As I’ve been talking to adversaries about Malibu Lagoon in the last week, what stands out is how well they know each other. Or, at least, how well they think they do.
“That’s a fundamental difference in how people are looking at that site,” Rich Ambrose of UCLA told me. “People who understand that there are a lot of problems and the site is impaired, but it’s on the water side, versus the people who enjoy going out to the site and they can see plants living on the ground and they can see the birds that are using it and so they don’t, I think, understand what the problems with the site are.”
Environmentalism isn’t a single viewpoint. The environmental priorities of the proponents of the Malibu Lagoon restoration are on display and have been, pretty much by law, for more than a decade. They say the project aims to decrease urban runoff, increase circulation, restore habitat, and decrease nutrients in the water.

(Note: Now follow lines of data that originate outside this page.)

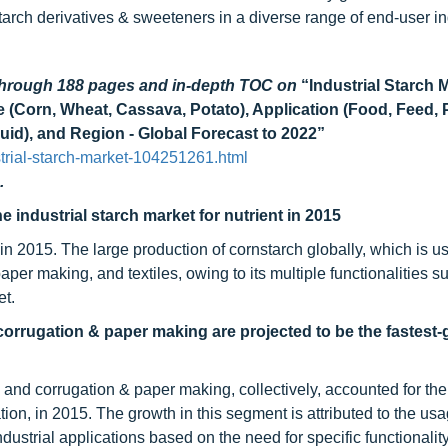
starch derivatives & sweeteners in a diverse range of end-user in
 through 188 pages and in-depth TOC on
“Industrial Starch 
e (Corn, Wheat, Cassava, Potato), Application (Food, Feed,
uid), and Region - Global Forecast to 2022”
trial-starch-market-104251261.html
.
 industrial starch market for nutrient in 2015
n 2015. The large production of cornstarch globally, which is us
per making, and textiles, owing to its multiple functionalities s
et.
orrugation & paper making are projected to be the fastest
and corrugation & paper making, collectively, accounted for the 
ion, in 2015. The growth in this segment is attributed to the usa
ndustrial applications based on the need for specific functionalit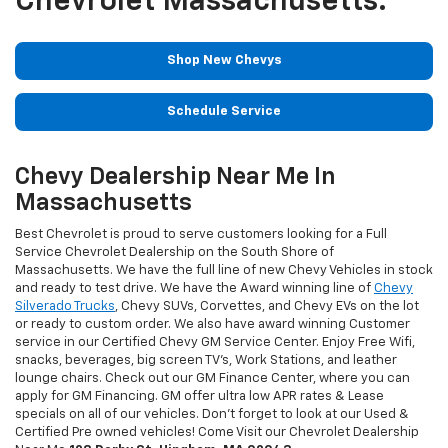
Chevrolet Massachusetts.
Shop New Chevys
Schedule Service
Chevy Dealership Near Me In
Massachusetts
Best Chevrolet is proud to serve customers looking for a Full
Service Chevrolet Dealership on the South Shore of
Massachusetts. We have the full line of new Chevy Vehicles in stock
and ready to test drive. We have the Award winning line of
Chevy
Silverado Trucks
, Chevy SUVs, Corvettes, and Chevy EVs on the lot
or ready to custom order. We also have award winning Customer
service in our Certified Chevy GM Service Center. Enjoy Free Wifi,
snacks, beverages, big screen TV's, Work Stations, and leather
lounge chairs. Check out our GM Finance Center, where you can
apply for GM Financing. GM offer ultra low APR rates & Lease
specials on all of our vehicles. Don't forget to look at our Used &
Certified Pre owned vehicles! Come Visit our Chevrolet Dealership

You can find these priorities in planning documents at the City of Malibu’s website. And the environmental impact report is hosted a number of places, including TheRealMalibu411, where, regardless of whether you agree with the site’s creators, you can find primary-source documents, including transcripts of hearings, letters from state parks, renderings of what the lagoon could look like, and an independent analysis of water quality.
Marcia Hanscom, Roy van de Hoek, and other opponents of the project who think about it as conservationists and naturalists have priorities, too. It’s harder to find them in their website, Save Malibu Lagoon, but they’re there. Most of the documents they post are persuasive legal filings, letters from politicians like Tom Hayden and the Malibu City Council, and other ads attacking the project.

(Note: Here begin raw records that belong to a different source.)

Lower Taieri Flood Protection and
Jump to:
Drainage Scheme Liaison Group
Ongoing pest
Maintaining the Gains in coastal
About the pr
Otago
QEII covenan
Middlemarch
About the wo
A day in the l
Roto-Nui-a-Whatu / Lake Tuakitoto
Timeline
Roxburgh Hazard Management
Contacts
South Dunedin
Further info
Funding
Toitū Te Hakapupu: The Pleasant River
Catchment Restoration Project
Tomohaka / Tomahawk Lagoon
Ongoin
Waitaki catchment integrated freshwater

But if you take a look at Roy van de Hoek’s declaration made as part of the legal challenge you start seeing what they care about. Hanscom and van de Hoek’s priorities are existing habitat, and existing wildlife and plants at the lagoon. Instead of improving the 1983 restoration project with more restoration, as the proponents want to do, van de Hoek argues that the “functioning” lagoon ecosystem deserves respect. They argue, passionately, for the status quo. Given the choice, I’d guess they pretty much never want intervention by humans.
Hanscom wrote last summer in Malibu Patch, of seeing a celebration of life: "Fish — large and small — by the millions, colorful dragonflies alighting on rocks and flowers, shorebirds, wading birds, waterfowl, songbirds — hunting for food, singing for territory protection, interacting with other wildlife..." She argues passionately that the boardwalk path over the western part of the lagoon is more than just a path. She sees the trees for the forest, not the other way around, and she calls to the birds by name in her posts:
Red-winged blackbirds perch atop the tulle flowers. Snowy egrets probe the mud for food with their bright yellow feet. A juvenile black-crowned night heron watches the water with so much patience she appears to be a statue. A screeching Caspian tern repeatedly circles over the crowd gathered on one of the bridges to view the wildlife.
Beyond that, though, is a heightened tension that has nothing to do with these environmental perspectives. The underground battle is not rooted in science or conservation principles, but instead is deep in the morass of Malibu-specific politics that pit neighbor versus neighbor, surfer-realtors against surfer-firefighters. And that’s where it’s getting ugly.
Last Friday, a county beach maintenance worker who likely has little to do with lagoon restoration reported death threats to his supervisor. Two guys in their twenties approached the worker near his tractor at Trancas and told him if he was involved in lagoon restoration, "you will be wearing a toe tag.” John Hardy of L.A. County Beaches and Harbors confirmed the report was forwarded to the L.A. County Sheriff’s department. County and state officials say this is what they've been preparing for, and worried about.